The point is the reliability of isolating what you're looking for, not the accuracy of the values. There is the searched for, mix in 10 percent, select 99, mix in 50, select 80 or 20... it all depends on the algorithm for selecting the data you're looking for.

Well, it depends on the quality of noise of course. You can veil any signal if you know the signal. and sometimes it happens by accident.
 
LenaTrap #:

If you can get exact values from this series, there is no point. If you can only get approximate values, then the point is simple enough, to check if the model result is an error of your inaccurate measurements of the original(ideal) series. There are precise mathematical formulas and definitions for that, but I don't understand them.

It's not for regression.
 
elibrarius #:
I filled in the predictors and output randomly. Just to make sure that learning is not possible. Made sure it was 50/50%.
With the quotes and with the target at TP=SL it's also 50/50%.

What if the target is not randomly set?

I experimented here - usually my sample is divided into 3 parts, so I combined the sample into one and trained the model with 100 trees, then checked which predictors were not used and blocked them. Then, as usual, I trained the model with a stop on retraining in the second sample, and compared the results in the third sample with the variant when I train without excluding predictors. It turned out that the results were better on the selected predictors, and here I find it difficult to conclude this effect of thinking such "the selection of different predictors occurs because of the difference in samples on the interval, by training on the whole sample we automatically select predictors that do not lose their significance over time." However, does this mean that the larger the sample, the more robust the model over the long horizon? Is it possible to select predictors for training in this way, i.e., does it not contribute to overtraining? In general, I heard the recommendation from the creators of CatBoost, that I need to find hyperparameters model, and then stupidly trained on the entire available sample to apply the model to work.


elibrarius #:
There was a variant with 47.5% error, it looked cool, but when I connected it to the MT tester it turned out to be a fall instead of growth. It turned out that I didn't take into account the commission, it ate this 2% advantage.

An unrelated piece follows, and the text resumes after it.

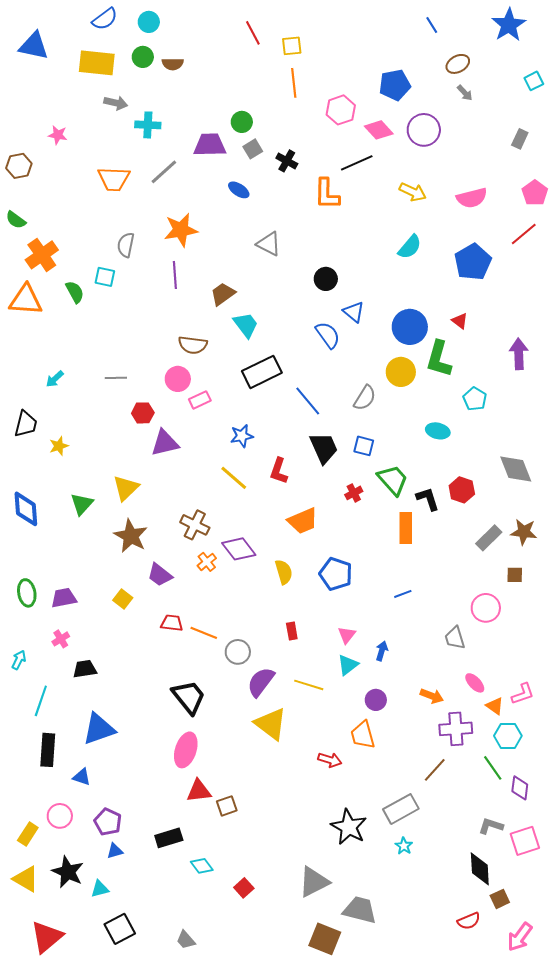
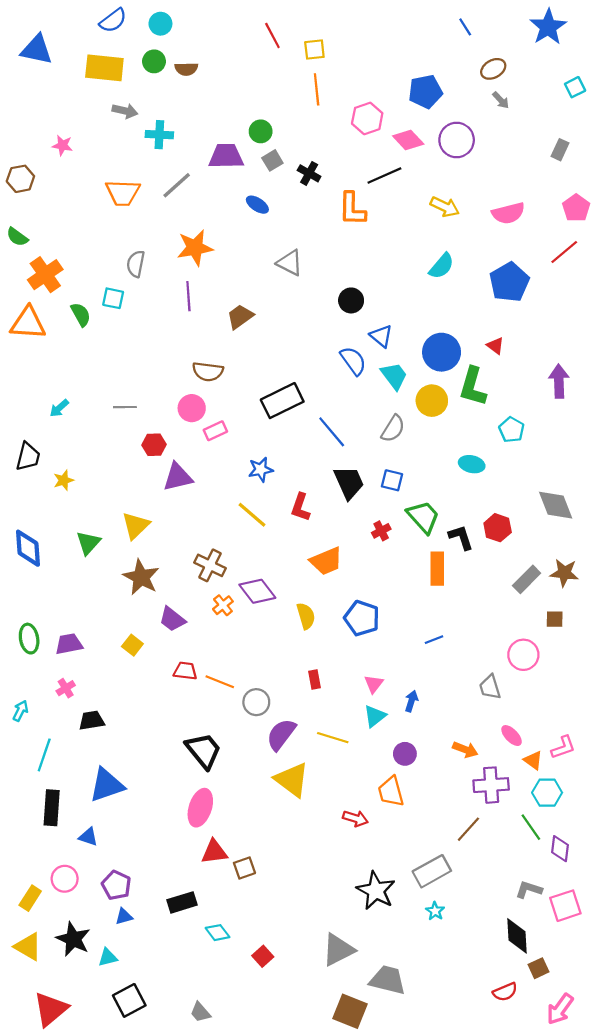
cyan trapezoid: (246, 325) -> (394, 376), moved

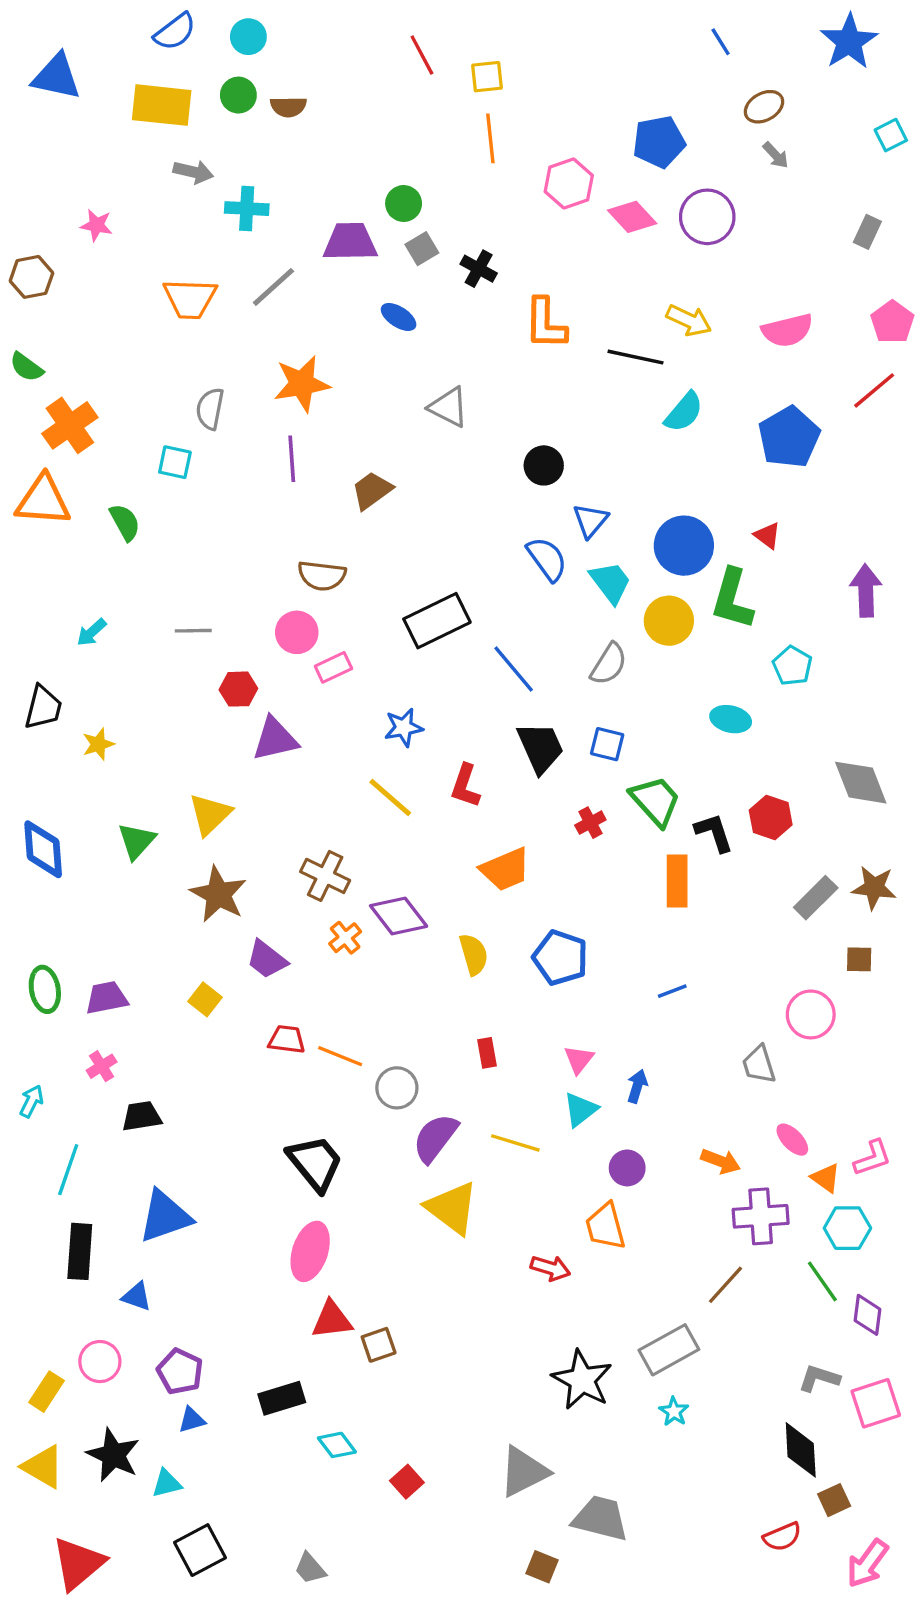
black line: (384, 176) -> (636, 357), moved, turned 36
green semicircle: (81, 314) -> (125, 522), moved
blue triangle: (381, 336) -> (590, 521), turned 30
brown square: (350, 1011) -> (542, 1567), size x0.6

Here's thinking about how to account for the commission...
I wanted to add 4 pts to the spread. But that's not right. Since TP and SL will sometimes be triggered by an overestimated Ask, not on that bar, where it should be in the tester, because of this the order of subsequent trades may change.
But the tester uses the minimum spread on the bar, it will also differ from the reality.

I have not worked out the best way yet.

If the market moved in the direction of A by 100 points, then there should not be dependence on the spread at all - the financial result only depends on the spread - I believe that it should not be taken into account in training. Suppose I have market entries, after the model confirms them or not, and when marking them up I have the possibility to just virtually widen the spread - i.e. if the profit is less than the specified number of points, then don't enter. The spread is taken into account in model analysis, when the result is calculated purely by sampling - I simply subtract a specified number of points from the financial result of the trade.

On Moex stops are triggered where the price was, so of course it's easier with that.